Im Kreis Neustadt-Bad Windsheim waren sieben Fälle mit zehn toten Tieren gelistet. Auffälligerweise spielte sich der Großteil im Raum Schauerheim ab, wo Anfang vergangenen Jahres mehrere tote Wildvögel gefunden worden waren, bei denen der Verdacht nahe gelegen hatte, dass diese vergiftet worden waren, erklärt Margarete Loscher, stellvertretende LBV-Kreisvorsitzende auf Nachfrage.

Einfach entsorgt

Wie in jenen Fällen auch, komme es laut Loscher leider viel zu oft vor, dass die Tiere einfach entsorgt werden, auch wenn die Hinweise eindeutig sind. Ein Beweis für eine Vergiftung kann nur durch eine Untersuchung im Labor erbracht werden. Gelungen war dies in einem Fall vom Juni 2020 – auch wieder im Raum Schauerheim – nur, weil sich Loscher dafür eingesetzt hatte. Eine tote Katze und ein auffällig platziertes Ei – wohl ein Köder – brachte sie ins Labor. Ergebnis: Spuren von Carbofuran, einem Nervengift, das als Insektizid eingesetzt wurde, aber seit Ende 2008 in der Europäischen Union verboten ist. Das Gift wurde in diesem Jahr auch mehrfach bei den Fällen in Niederbayern nachgewiesen.

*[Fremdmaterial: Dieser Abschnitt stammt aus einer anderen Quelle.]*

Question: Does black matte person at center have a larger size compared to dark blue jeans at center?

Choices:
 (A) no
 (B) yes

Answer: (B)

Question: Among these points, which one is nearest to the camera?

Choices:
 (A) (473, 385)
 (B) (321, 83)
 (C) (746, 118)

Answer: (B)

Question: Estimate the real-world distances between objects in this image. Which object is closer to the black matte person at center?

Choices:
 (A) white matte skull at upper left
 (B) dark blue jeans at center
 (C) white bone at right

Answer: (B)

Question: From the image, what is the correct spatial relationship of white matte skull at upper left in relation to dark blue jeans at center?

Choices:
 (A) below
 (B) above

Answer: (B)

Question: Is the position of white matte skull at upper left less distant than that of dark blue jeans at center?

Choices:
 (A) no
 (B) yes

Still ist es um Schauerheim seit Anfang 2020 nicht geworden. Im November war im Wald eine Falle mit Eiern als Köder gefunden worden. "Da hätte im Prinzip auch ein Kleinkind reingekonnt", sagt Loscher. Eine gefährliche Sache. Sie habe das der zuständigen Unteren Naturschutzbehörde am Landratsamt gemeldet. Dort habe man den Fall offenbar nicht klären können, sagt sie. Genauso wie den Fall der vergifteten Katze und des Eis, bestätigt die Pressestelle des Landratsamtes der WZ.

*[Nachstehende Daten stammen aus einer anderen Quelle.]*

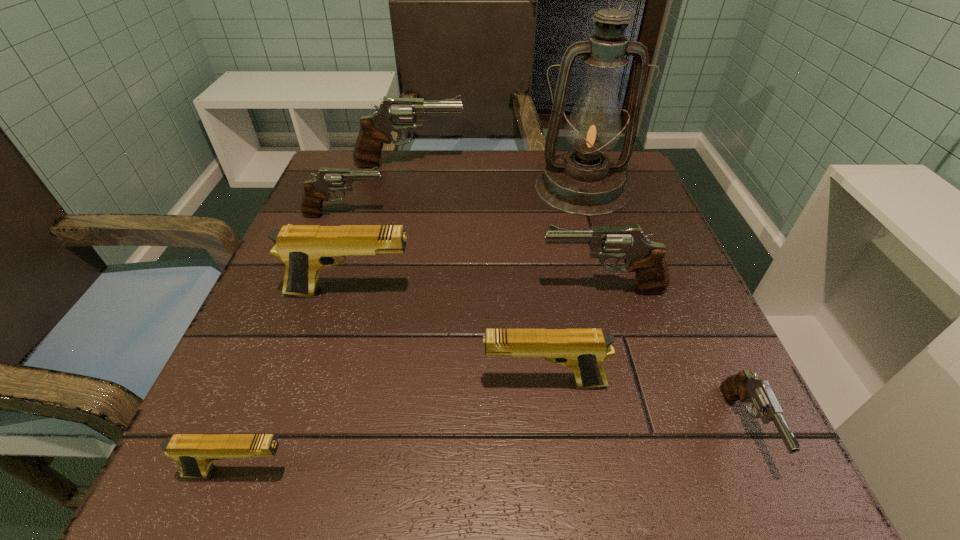 The image size is (960, 540). Find the location of `vacant space located at the barrel of the second biggest tan pistol`. vacant space located at the barrel of the second biggest tan pistol is located at coordinates (272, 383).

Plötzlich vom Himmel gefallen

Im März dann fand eine Spaziergängerin laut Loscher einen toten Rotmilan, der urplötzlich vom Himmel gefallen sein soll. Hasenlohe, wieder gleich bei Schauerheim. Loscher habe den Kadaver selbst nach Erlangen gefahren, zu einer ersten Untersuchung. Eine weitere toxikologische Untersuchung sei in München nötig gewesen.

Was da herauskam, wisse sie nicht. "Im Kalenderjahr 2021 erreichten das Landratsamt Mitteilungen über aufgefundene Tiere. Vorsätzliche Tötungen dieser Tiere, insbesondere durch Vergiftung, sind dem Landratsamt in diesen Fällen nicht bekannt", lautet die Antwort auf die WZ-Anfrage.

Loscher gibt aber nicht auf und will die Bürger dafür sensibilieren, tote Tiere, die sie unter auffälligen Umständen finden, dem LBV zu melden. Im Internet unter der Adresse www.tatort-natur.de gibt es Informationen zum Thema.